Dataset entries
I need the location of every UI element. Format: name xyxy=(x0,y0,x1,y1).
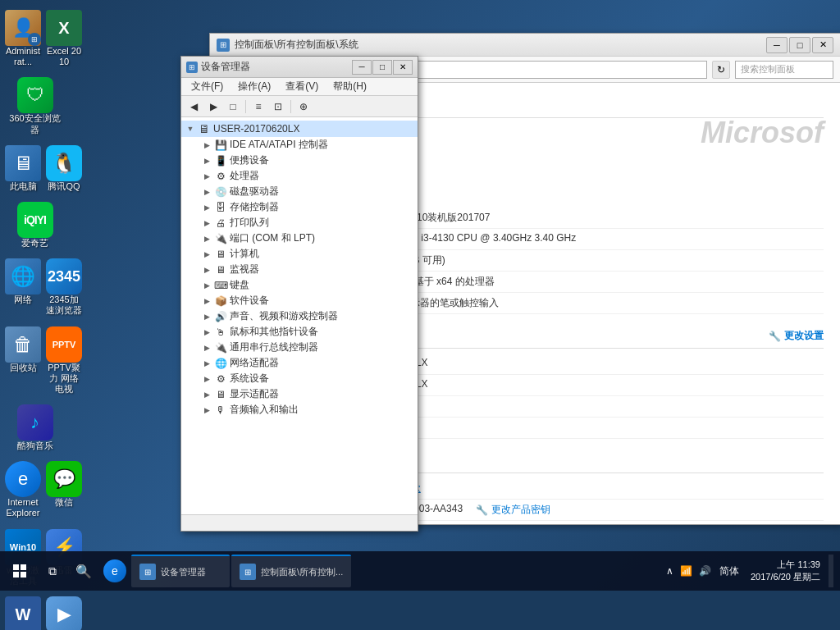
device-manager-toolbar: ◀ ▶ □ ≡ ⊡ ⊕ xyxy=(181,96,418,117)
tree-root-node[interactable]: ▼ 🖥 USER-20170620LX xyxy=(181,121,418,137)
expand-ide: ▶ xyxy=(201,139,212,151)
icon-storage: 🗄 xyxy=(214,201,227,214)
desktop: 👤 ⊞ Administrat... X Excel 2010 🛡 360安全浏… xyxy=(0,0,840,591)
qq-icon: 🐧 xyxy=(46,145,82,181)
dm-close-button[interactable]: ✕ xyxy=(393,60,413,75)
task-view-button[interactable]: ⧉ xyxy=(38,555,67,587)
desktop-icon-iqiyi[interactable]: iQIYI 爱奇艺 xyxy=(3,199,66,252)
taskbar-item-devmgr[interactable]: ⊞ 设备管理器 xyxy=(131,555,230,587)
tree-item-display[interactable]: ▶ 🖥 显示适配器 xyxy=(181,386,418,402)
desktop-icon-pptv[interactable]: PPTV PPTV聚力 网络电视 xyxy=(44,323,84,399)
tree-item-monitor[interactable]: ▶ 🖥 监视器 xyxy=(181,262,418,277)
desktop-icon-label-recycle: 回收站 xyxy=(10,363,37,373)
menu-file[interactable]: 文件(F) xyxy=(185,78,230,95)
change-key-button[interactable]: 🔧 更改产品密钥 xyxy=(476,503,550,517)
menu-view[interactable]: 查看(V) xyxy=(279,78,325,95)
desktop-icon-label-pptv: PPTV聚力 网络电视 xyxy=(46,363,82,395)
expand-storage: ▶ xyxy=(201,202,212,213)
taskbar-search-button[interactable]: 🔍 xyxy=(69,555,98,587)
desktop-icon-qq[interactable]: 🐧 腾讯QQ xyxy=(44,142,84,195)
desktop-icon-storm[interactable]: ▶ 暴风影音5 xyxy=(44,593,84,630)
taskbar-ie-button[interactable]: e xyxy=(100,555,130,587)
tree-item-portable[interactable]: ▶ 📱 便携设备 xyxy=(181,153,418,168)
dm-maximize-button[interactable]: □ xyxy=(372,60,392,75)
close-button[interactable]: ✕ xyxy=(812,37,833,53)
desktop-icon-recycle[interactable]: 🗑 回收站 xyxy=(3,323,43,399)
toolbar-separator-1 xyxy=(245,100,246,113)
device-manager-window: ⊞ 设备管理器 ─ □ ✕ 文件(F) 操作(A) 查看(V) 帮助(H) ◀ … xyxy=(180,56,418,532)
desktop-icon-network[interactable]: 🌐 网络 xyxy=(3,255,43,319)
iqiyi-icon: iQIYI xyxy=(17,202,53,238)
desktop-icon-word[interactable]: W Word 2010 xyxy=(3,593,43,630)
search-box[interactable]: 搜索控制面板 xyxy=(735,61,833,79)
label-storage: 存储控制器 xyxy=(230,200,279,214)
tree-item-disk[interactable]: ▶ 💿 磁盘驱动器 xyxy=(181,184,418,199)
tree-item-storage[interactable]: ▶ 🗄 存储控制器 xyxy=(181,199,418,215)
refresh-button[interactable]: ↻ xyxy=(712,61,730,79)
tree-item-system[interactable]: ▶ ⚙ 系统设备 xyxy=(181,371,418,386)
desktop-icon-computer[interactable]: 🖥 此电脑 xyxy=(3,142,43,195)
desktop-icon-label-computer: 此电脑 xyxy=(10,181,37,192)
expand-network: ▶ xyxy=(201,358,212,369)
start-button[interactable] xyxy=(3,555,36,587)
tree-item-network[interactable]: ▶ 🌐 网络适配器 xyxy=(181,355,418,371)
toolbar-refresh[interactable]: □ xyxy=(224,98,242,115)
change-settings-button[interactable]: 🔧 更改设置 xyxy=(769,329,824,343)
tree-item-usb[interactable]: ▶ 🔌 通用串行总线控制器 xyxy=(181,340,418,355)
toolbar-forward[interactable]: ▶ xyxy=(204,98,222,115)
tree-item-software[interactable]: ▶ 📦 软件设备 xyxy=(181,293,418,308)
tree-item-audioinout[interactable]: ▶ 🎙 音频输入和输出 xyxy=(181,402,418,418)
tray-network-icon[interactable]: 📶 xyxy=(678,564,694,578)
desktop-icon-360[interactable]: 🛡 360安全浏览器 xyxy=(3,74,66,138)
word-icon: W xyxy=(5,596,41,630)
ms-watermark: Microsof xyxy=(701,116,824,150)
tree-item-print[interactable]: ▶ 🖨 打印队列 xyxy=(181,215,418,231)
desktop-icon-admin[interactable]: 👤 ⊞ Administrat... xyxy=(3,7,43,71)
toolbar-prop2[interactable]: ⊡ xyxy=(269,98,287,115)
desktop-icon-2345[interactable]: 2345 2345加速浏览器 xyxy=(44,255,84,319)
minimize-button[interactable]: ─ xyxy=(766,37,788,53)
pptv-icon: PPTV xyxy=(46,326,82,363)
label-monitor: 监视器 xyxy=(230,262,259,276)
label-audio: 声音、视频和游戏控制器 xyxy=(230,309,338,323)
toolbar-scan[interactable]: ⊕ xyxy=(294,98,313,115)
label-system: 系统设备 xyxy=(230,372,269,386)
label-processor: 处理器 xyxy=(230,169,259,183)
tree-item-mouse[interactable]: ▶ 🖱 鼠标和其他指针设备 xyxy=(181,324,418,340)
tree-item-ide[interactable]: ▶ 💾 IDE ATA/ATAPI 控制器 xyxy=(181,137,418,153)
device-manager-menubar: 文件(F) 操作(A) 查看(V) 帮助(H) xyxy=(181,78,418,96)
storm-icon: ▶ xyxy=(46,596,82,630)
tray-arrow-icon[interactable]: ∧ xyxy=(664,564,675,578)
menu-action[interactable]: 操作(A) xyxy=(231,78,277,95)
toolbar-back[interactable]: ◀ xyxy=(185,98,203,115)
icon-audioinout: 🎙 xyxy=(214,404,227,417)
menu-help[interactable]: 帮助(H) xyxy=(326,78,373,95)
label-network: 网络适配器 xyxy=(230,356,279,370)
tree-item-port[interactable]: ▶ 🔌 端口 (COM 和 LPT) xyxy=(181,231,418,246)
tray-volume-icon[interactable]: 🔊 xyxy=(697,564,713,578)
desktop-icon-ie[interactable]: e Internet Explorer xyxy=(3,458,43,522)
tree-item-audio[interactable]: ▶ 🔊 声音、视频和游戏控制器 xyxy=(181,308,418,324)
maximize-button[interactable]: □ xyxy=(789,37,810,53)
tree-item-computer[interactable]: ▶ 🖥 计算机 xyxy=(181,246,418,262)
icon-print: 🖨 xyxy=(214,217,227,230)
dm-minimize-button[interactable]: ─ xyxy=(352,60,372,75)
desktop-icon-kugou[interactable]: ♪ 酷狗音乐 xyxy=(3,401,66,454)
icon-keyboard: ⌨ xyxy=(214,279,227,292)
icon-computer: 🖥 xyxy=(214,248,227,261)
tray-icons-area: ∧ 📶 🔊 xyxy=(664,564,713,578)
label-display: 显示适配器 xyxy=(230,387,279,401)
tray-language[interactable]: 简体 xyxy=(716,563,742,580)
show-desktop-button[interactable] xyxy=(829,555,833,587)
start-sq-2 xyxy=(21,564,26,570)
desktop-icon-wechat[interactable]: 💬 微信 xyxy=(44,458,84,522)
desktop-icon-excel[interactable]: X Excel 2010 xyxy=(44,7,84,71)
taskbar-ctrlpanel-label: 控制面板\所有控制... xyxy=(261,566,343,578)
taskbar-ctrlpanel-icon: ⊞ xyxy=(240,564,256,580)
device-manager-title-text: 设备管理器 xyxy=(201,60,349,74)
tree-item-processor[interactable]: ▶ ⚙ 处理器 xyxy=(181,168,418,184)
taskbar-item-ctrlpanel[interactable]: ⊞ 控制面板\所有控制... xyxy=(231,555,351,587)
toolbar-prop1[interactable]: ≡ xyxy=(249,98,267,115)
tree-item-keyboard[interactable]: ▶ ⌨ 键盘 xyxy=(181,277,418,293)
clock-area[interactable]: 上午 11:39 2017/6/20 星期二 xyxy=(746,559,825,584)
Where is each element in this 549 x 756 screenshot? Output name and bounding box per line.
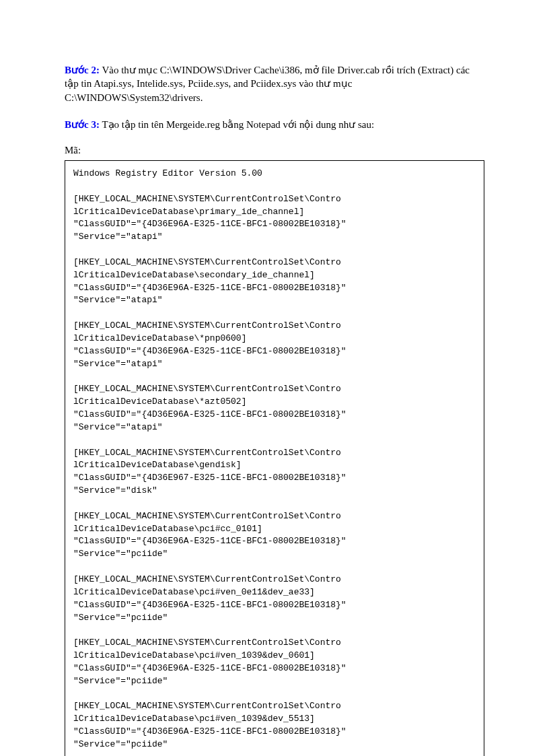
step-3-paragraph: Bước 3: Tạo tập tin tên Mergeide.reg bằn… (65, 118, 484, 131)
step-2-text: Vào thư mục C:\WINDOWS\Driver Cache\i386… (65, 65, 470, 103)
step-3-text: Tạo tập tin tên Mergeide.reg bằng Notepa… (100, 119, 374, 130)
step-2-label: Bước 2: (65, 65, 100, 75)
code-label: Mã: (65, 145, 484, 156)
step-2-paragraph: Bước 2: Vào thư mục C:\WINDOWS\Driver Ca… (65, 63, 484, 104)
document-page: Bước 2: Vào thư mục C:\WINDOWS\Driver Ca… (0, 0, 549, 756)
registry-code-block: Windows Registry Editor Version 5.00 [HK… (65, 160, 484, 756)
step-3-label: Bước 3: (65, 119, 100, 130)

→ **TASK GOAL**
Count the lines in the records above that contain the word "monitor", and reply with only that number.

→ **TASK RESPONSE**
2